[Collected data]
--*--

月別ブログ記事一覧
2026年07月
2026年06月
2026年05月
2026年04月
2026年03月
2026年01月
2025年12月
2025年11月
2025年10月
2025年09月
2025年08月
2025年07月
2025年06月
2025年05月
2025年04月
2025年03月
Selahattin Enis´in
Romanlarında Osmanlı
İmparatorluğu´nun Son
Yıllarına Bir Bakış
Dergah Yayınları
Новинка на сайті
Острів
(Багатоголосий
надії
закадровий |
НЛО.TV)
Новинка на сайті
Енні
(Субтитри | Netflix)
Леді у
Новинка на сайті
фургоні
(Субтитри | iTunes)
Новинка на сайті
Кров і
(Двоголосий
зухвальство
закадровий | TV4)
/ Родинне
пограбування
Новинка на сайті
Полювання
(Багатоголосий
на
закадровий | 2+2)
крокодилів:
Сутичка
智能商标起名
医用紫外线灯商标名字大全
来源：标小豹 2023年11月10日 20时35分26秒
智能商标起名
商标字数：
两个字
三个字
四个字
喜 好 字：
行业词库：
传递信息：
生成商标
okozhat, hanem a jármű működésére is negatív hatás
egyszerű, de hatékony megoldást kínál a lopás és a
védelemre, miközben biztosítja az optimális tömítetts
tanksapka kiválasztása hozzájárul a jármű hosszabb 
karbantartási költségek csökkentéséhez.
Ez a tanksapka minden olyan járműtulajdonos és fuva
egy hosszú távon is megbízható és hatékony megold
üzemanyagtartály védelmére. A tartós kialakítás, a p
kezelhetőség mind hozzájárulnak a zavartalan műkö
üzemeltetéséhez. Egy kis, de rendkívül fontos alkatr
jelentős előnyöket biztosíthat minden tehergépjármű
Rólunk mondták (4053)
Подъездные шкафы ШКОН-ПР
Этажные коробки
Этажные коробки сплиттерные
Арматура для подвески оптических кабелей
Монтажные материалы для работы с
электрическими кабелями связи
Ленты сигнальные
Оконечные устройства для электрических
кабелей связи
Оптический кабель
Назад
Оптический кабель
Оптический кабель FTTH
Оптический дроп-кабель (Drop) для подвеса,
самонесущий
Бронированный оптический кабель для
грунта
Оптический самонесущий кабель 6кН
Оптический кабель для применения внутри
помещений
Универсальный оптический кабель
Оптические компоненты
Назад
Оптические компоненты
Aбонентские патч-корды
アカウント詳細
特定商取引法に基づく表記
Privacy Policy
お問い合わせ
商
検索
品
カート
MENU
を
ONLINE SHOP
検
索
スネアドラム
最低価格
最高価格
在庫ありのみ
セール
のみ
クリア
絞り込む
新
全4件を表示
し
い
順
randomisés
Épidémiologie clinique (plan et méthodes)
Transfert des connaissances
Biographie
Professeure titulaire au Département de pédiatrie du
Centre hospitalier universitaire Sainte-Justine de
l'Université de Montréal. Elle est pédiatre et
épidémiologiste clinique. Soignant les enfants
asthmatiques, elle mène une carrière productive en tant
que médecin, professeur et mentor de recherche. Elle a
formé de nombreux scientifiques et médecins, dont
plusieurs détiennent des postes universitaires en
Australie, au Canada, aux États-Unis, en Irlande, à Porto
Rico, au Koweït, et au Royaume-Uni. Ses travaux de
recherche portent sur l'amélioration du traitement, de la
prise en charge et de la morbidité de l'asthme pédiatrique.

--*--

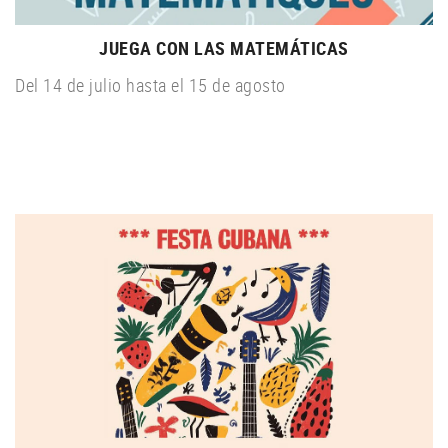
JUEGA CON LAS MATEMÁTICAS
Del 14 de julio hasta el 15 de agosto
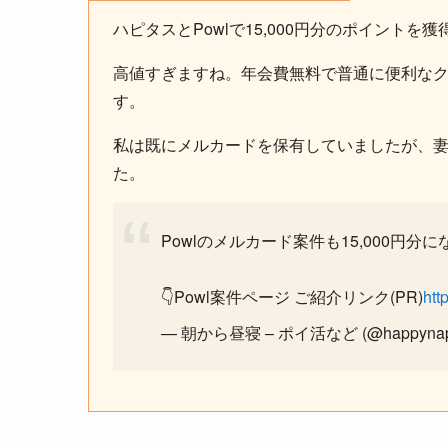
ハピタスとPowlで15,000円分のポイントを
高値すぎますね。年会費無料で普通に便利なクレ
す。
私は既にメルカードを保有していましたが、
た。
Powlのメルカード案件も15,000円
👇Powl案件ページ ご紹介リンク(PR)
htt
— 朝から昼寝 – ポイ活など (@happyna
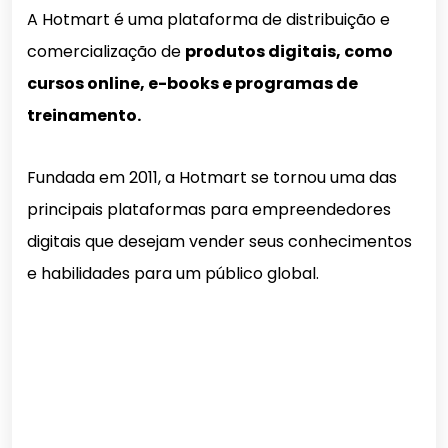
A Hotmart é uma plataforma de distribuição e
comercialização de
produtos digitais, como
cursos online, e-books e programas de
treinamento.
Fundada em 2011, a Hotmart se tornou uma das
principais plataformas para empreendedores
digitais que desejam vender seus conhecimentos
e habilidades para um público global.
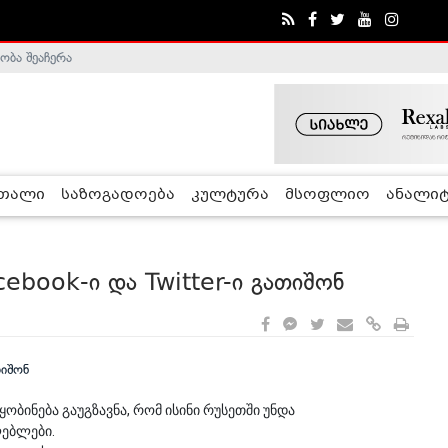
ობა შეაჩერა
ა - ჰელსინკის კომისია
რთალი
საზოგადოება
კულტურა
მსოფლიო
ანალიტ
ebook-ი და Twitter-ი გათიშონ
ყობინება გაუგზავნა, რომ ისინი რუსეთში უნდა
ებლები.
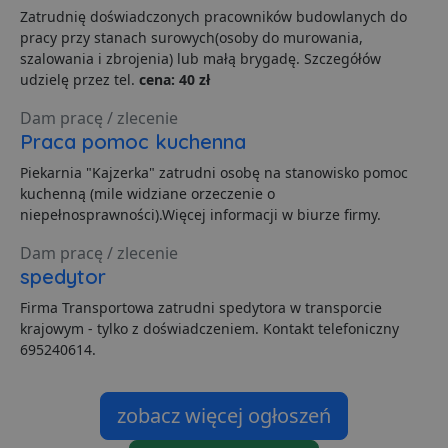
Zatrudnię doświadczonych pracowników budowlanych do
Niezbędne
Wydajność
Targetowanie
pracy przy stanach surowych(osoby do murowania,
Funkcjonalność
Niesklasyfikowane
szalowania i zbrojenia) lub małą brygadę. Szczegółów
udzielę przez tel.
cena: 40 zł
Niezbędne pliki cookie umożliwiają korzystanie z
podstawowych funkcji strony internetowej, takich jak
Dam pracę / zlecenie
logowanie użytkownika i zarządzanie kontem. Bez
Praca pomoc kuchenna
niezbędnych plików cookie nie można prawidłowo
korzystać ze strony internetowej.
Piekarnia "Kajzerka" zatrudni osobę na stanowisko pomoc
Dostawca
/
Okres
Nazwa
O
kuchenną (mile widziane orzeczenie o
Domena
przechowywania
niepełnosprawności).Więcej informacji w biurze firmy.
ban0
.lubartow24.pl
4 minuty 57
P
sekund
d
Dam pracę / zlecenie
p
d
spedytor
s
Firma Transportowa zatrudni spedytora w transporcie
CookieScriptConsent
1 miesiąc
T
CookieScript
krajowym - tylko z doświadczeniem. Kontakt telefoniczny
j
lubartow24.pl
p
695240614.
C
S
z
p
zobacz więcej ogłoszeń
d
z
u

--*--

- _What needs to be done_:
Retype exactly the lines of the data above that fall between the line with "plusieurs détiennent des" and the line with "prise en charge", inclusive, and add nothing.

- _Exercise answer_:
plusieurs détiennent des postes universitaires en
Australie, au Canada, aux États-Unis, en Irlande, à Porto
Rico, au Koweït, et au Royaume-Uni. Ses travaux de
recherche portent sur l'amélioration du traitement, de la
prise en charge et de la morbidité de l'asthme pédiatrique.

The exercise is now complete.